------ Records for processing ------

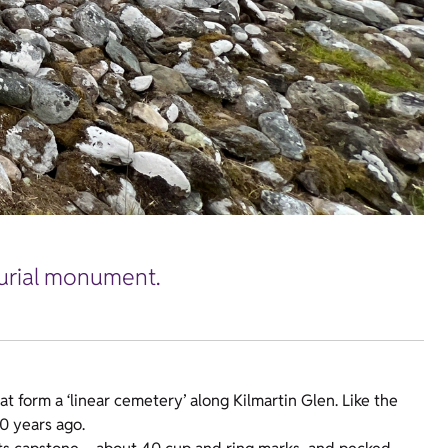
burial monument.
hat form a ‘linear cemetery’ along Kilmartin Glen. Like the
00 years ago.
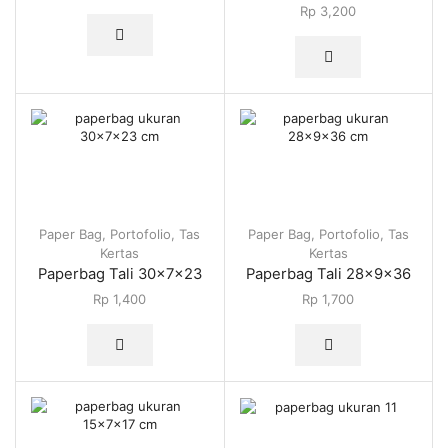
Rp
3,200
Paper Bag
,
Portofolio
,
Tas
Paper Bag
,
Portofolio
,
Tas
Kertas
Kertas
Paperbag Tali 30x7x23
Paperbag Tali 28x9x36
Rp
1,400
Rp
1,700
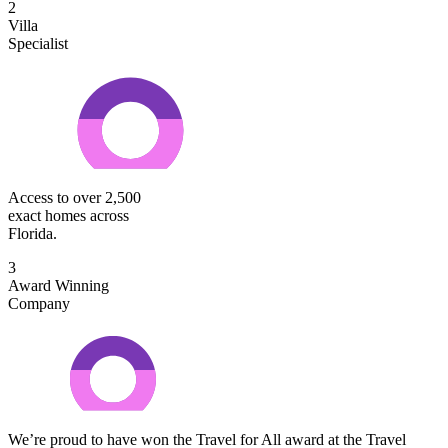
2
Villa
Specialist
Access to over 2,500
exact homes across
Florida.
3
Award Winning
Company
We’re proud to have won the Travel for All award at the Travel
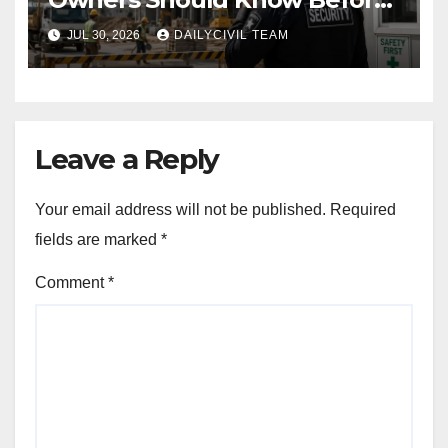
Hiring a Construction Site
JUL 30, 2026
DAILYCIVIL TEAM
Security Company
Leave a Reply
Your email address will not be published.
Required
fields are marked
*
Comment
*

------

Out of the entries, report each line that contains the word "Paperbag".

(Expected answer)
Paperbag Tali 30x7x23
Paperbag Tali 28x9x36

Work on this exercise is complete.